Cython and large generated .c files
I'm speeding up the Matlab file IO routines by using Cython. Generally this has been a pleasant experience, but the size of the generated .c files is beginning to worry me. As y'all know, the accepted approach is to commit both the Cython .pyx files, and the Cython-generated .c files. My problem is that the .c files are getting big - a 22K .pyx file generating 516K of .c file. If I do a few changes in the .pyx file, and commit the .pyx and the .c file, that's going to add up to lot of space in the SVN repository. An obvious way round this is to let distutils run Cython for developer builds, and only generate the .c for releases, or some such, but I can see that could get messy. But, the space the .c file takes up is making me think twice about commits. Have y'all got any thoughts how to deal with this problem? Thanks a lot, Matthew
su, 2009-11-08 kello 01:05 -0800, Matthew Brett kirjoitti: [clip: huge Cython-generated .c files]
An obvious way round this is to let distutils run Cython for developer builds, and only generate the .c for releases, or some such, but I can see that could get messy. But, the space the .c file takes up is making me think twice about commits.

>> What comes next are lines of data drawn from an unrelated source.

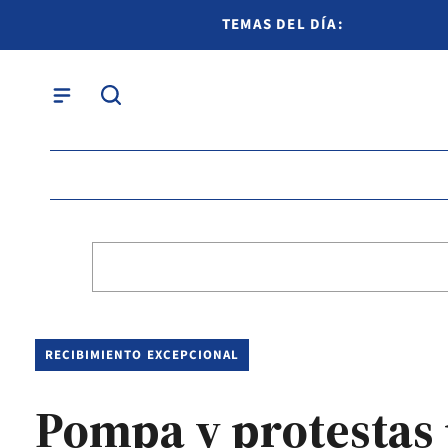
TEMAS DEL DÍA:
RECIBIMIENTO EXCEPCIONAL
Pompa y protestas 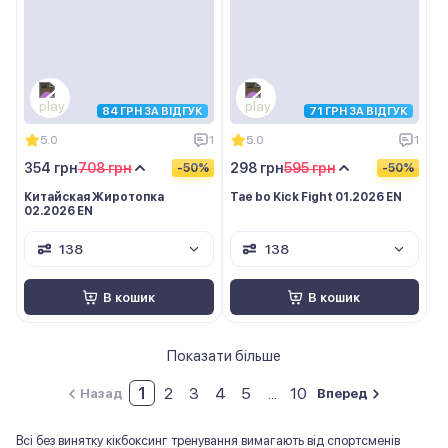
84 ГРН ЗА ВІДГУК
71 ГРН ЗА ВІДГУК
5.0
1
5.0
1
354 грн
708 грн
298 грн
595 грн
-50%
-50%
Китайская Жиротопка
Tae bo Kick Fight 01.2026 EN
02.2026 EN
138
138
В кошик
В кошик
Показати більше
1
2
3
4
5
...
10
Назад
Вперед
Всі без винятку кікбоксинг тренування вимагають від спортсменів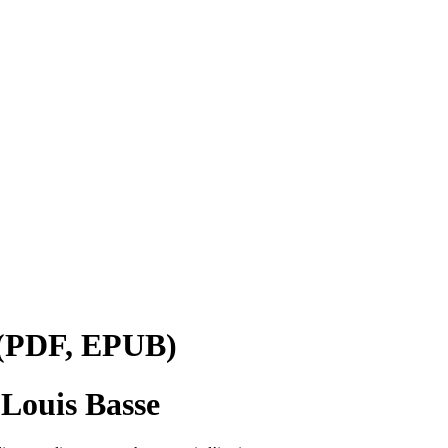
k (PDF, EPUB)
-Louis Basse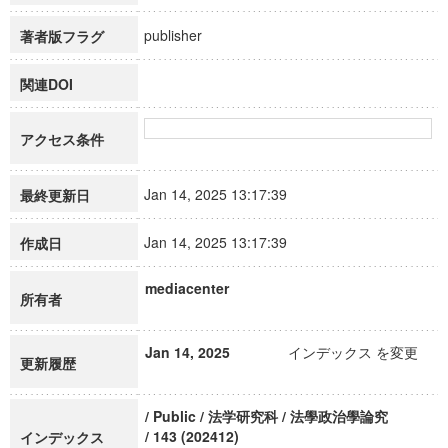
publisher
著者版フラグ
関連DOI
アクセス条件
Jan 14, 2025 13:17:39
最終更新日
Jan 14, 2025 13:17:39
作成日
mediacenter
所有者
Jan 14, 2025
インデックス を変更
更新履歴
/ Public / 法学研究科 / 法學政治學論究
/ 143 (202412)
インデックス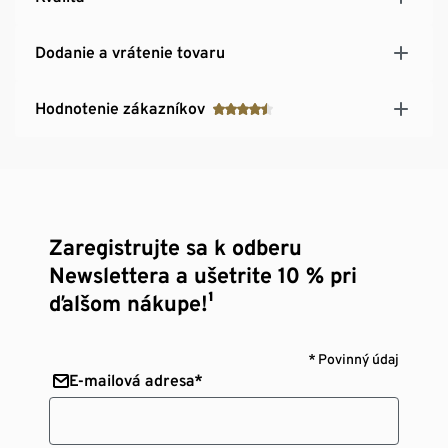
Dodanie a vrátenie tovaru
Hodnotenie zákazníkov
Zaregistrujte sa k odberu
Newslettera a ušetrite 10 % pri
ďalšom nákupe!¹
* Povinný údaj
E-mailová adresa*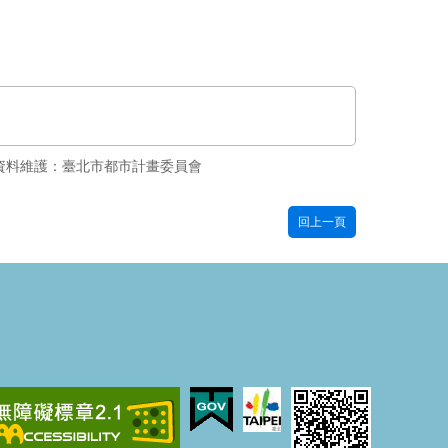
資料維護：臺北市都市計畫委員會
回上一頁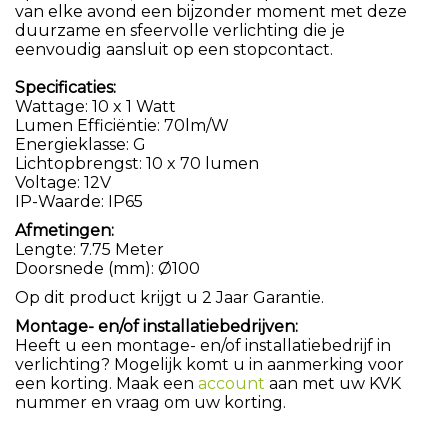
van elke avond een bijzonder moment met deze
duurzame en sfeervolle verlichting die je
eenvoudig aansluit op een stopcontact.
Specificaties:
Wattage: 10 x 1 Watt
Lumen Efficiëntie: 70lm/W
Energieklasse: G
Lichtopbrengst: 10 x 70 lumen
Voltage: 12V
IP-Waarde: IP65
Afmetingen:
Lengte: 7.75 Meter
Doorsnede (mm): Ø100
Op dit product krijgt u 2 Jaar Garantie.
Montage- en/of installatiebedrijven:
Heeft u een montage- en/of installatiebedrijf in
verlichting? Mogelijk komt u in aanmerking voor
een korting. Maak een
account
aan met uw KVK
nummer en vraag om uw korting.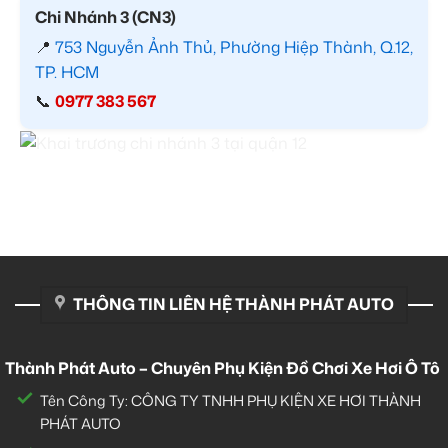
Chi Nhánh 3 (CN3)
📍
753 Nguyễn Ảnh Thủ, Phường Hiệp Thành, Q.12,
TP. HCM
📞
0977 383 567
THÔNG TIN LIÊN HỆ THÀNH PHÁT AUTO
Thành Phát Auto – Chuyên Phụ Kiện Đồ Chơi Xe Hơi Ô Tô
Tên Công Ty: CÔNG TY TNHH PHỤ KIỆN XE HƠI THÀNH
PHÁT AUTO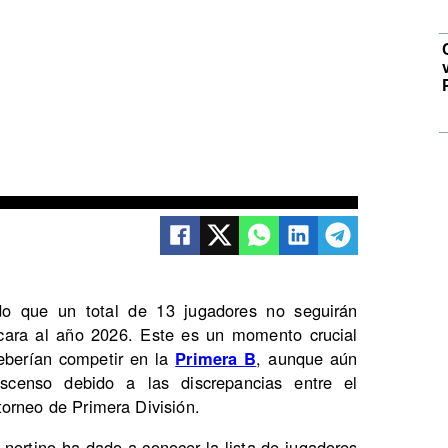
do que un total de 13 jugadores no seguirán
 cara al año 2026. Este es un momento crucial
deberían competir en la
Primera B
, aunque aún
escenso debido a las discrepancias entre el
orneo de Primera División.
 nortino ha dado a conocer la lista de jugadores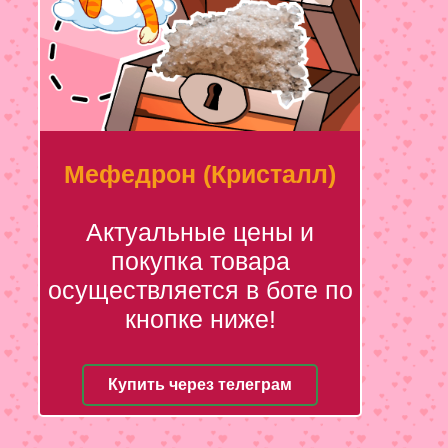
Мефедрон (Кристалл)
Актуальные цены и
покупка товара
осуществляется в боте по
кнопке ниже!
Купить через телеграм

Have y'all got any thoughts how to deal with this problem?
I think Cython has some pre-made distutils hooks to make this less painless. I don't know how nicely they work with numpy.distutils, however... A bigger issue than build setup may be that then we'd require users to have the latest Cython installed to build Scipy. (Perhaps the generated .c files could be shipped with the distributed tarballs, though, so only people interested in SVN would need Cython.) Actually, this might not be so much to ask, given that Cython is a pure-Python package. So, should we make Scipy depend on Cython at build-time? I agree that things may get annoying if we decide to avoid this in the long run, if the number of Cython-based extensions starts to grow. -- Pauli Virtanen
Pauli Virtanen wrote:
I think Cython has some pre-made distutils hooks to make this less painless. I don't know how nicely they work with numpy.distutils, however...
Should not be too hard to support it.
I agree that things may get annoying if we decide to avoid this in the long run, if the number of Cython-based extensions starts to grow.
Is size really a problem ? I am a bit worried about adding cython as a build requirement. We have already enough problems as it is, adding a requirement can only make things worse. David
David Cournapeau wrote:
Is size really a problem ? I am a bit worried about adding cython as a build requirement. We have already enough problems as it is, adding a requirement can only make things worse.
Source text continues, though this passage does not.